The full three-example tutorial with annotated LangGraph Python code is at /writing-your-first-agentic-runbook.

Why the term emerged in 2024 to 2026

Three infrastructure shifts converged to make agentic runbooks technically viable in 2024 and commercially available in 2026. Prior to 2024, each of the three existed independently but not in a form that supported reliable production use.

2023

GPT-4 tool use and function calling

OpenAI's function calling API (June 2023) gave LLMs a reliable way to call structured tools. This was the missing piece: an LLM that could not just describe what should happen but actually call a specific function with specific arguments. Claude's tool use followed shortly after. Suddenly, the 'read alert, choose action, call API' pattern was feasible.

Late 2024

LangGraph reaches production stability, MCP released

LangGraph (LangChain's graph-based agent orchestration framework) reached v0.2 in late 2024, providing the stateful, cyclical execution graphs that incident-response agents require. In November 2024, Anthropic released the Model Context Protocol (MCP), standardising how agents discover and call tools. AWS Bedrock AgentCore adopted MCP as its integration layer in early 2025.

2025 to 2026

Vendor adoption: PagerDuty, FireHydrant, Rootly, Kubiya

PagerDuty shipped Gen-AI job authoring and AIOps event correlation. FireHydrant launched AI-assisted runbooks. Rootly shipped AI postmortem and RCA. Kubiya introduced the meta-agent orchestration pattern. Komodor released Klaudia, a Kubernetes-specific agent trained on thousands of production K8s environments. By April 2026, every major incident management vendor has a named AI product.

Who coined the term?

No single entity coined "agentic runbook". The earliest traceable uses are in ilert and PagerDuty blog posts from 2024, describing the pattern they were building. By 2025, the term appeared in BigPanda, FireHydrant, and Rootly content. By early 2026 it was in regular use across the SRE analyst community.
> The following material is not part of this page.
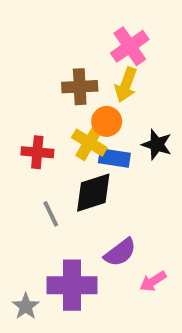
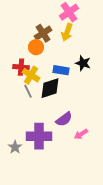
brown cross: (80, 87) -> (43, 33), turned -30
orange circle: (107, 121) -> (36, 47), moved
yellow cross: (89, 143) -> (31, 75), moved
gray line: (51, 214) -> (28, 91), moved

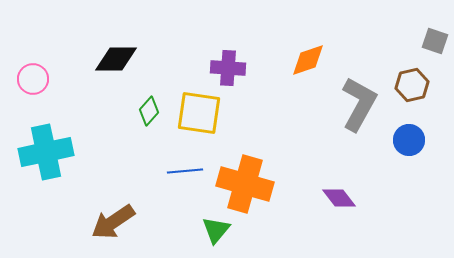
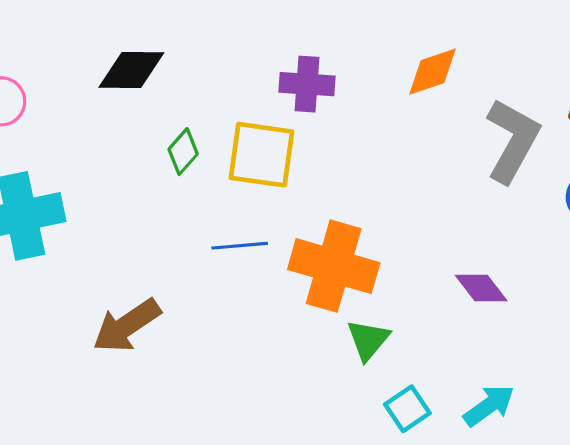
green triangle: (216, 230) -> (368, 340), moved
The fact that no vendor owns the term is precisely why it is an opportunity for a neutral reference. Weaveworks owned "GitOps" as a canonical source before the CNCF formalised it. Honeycomb and Charity Majors shaped "observability" as a term before it went mainstream. The phrase "agentic runbook" is at the same stage in April 2026 that "observability" was in 2018.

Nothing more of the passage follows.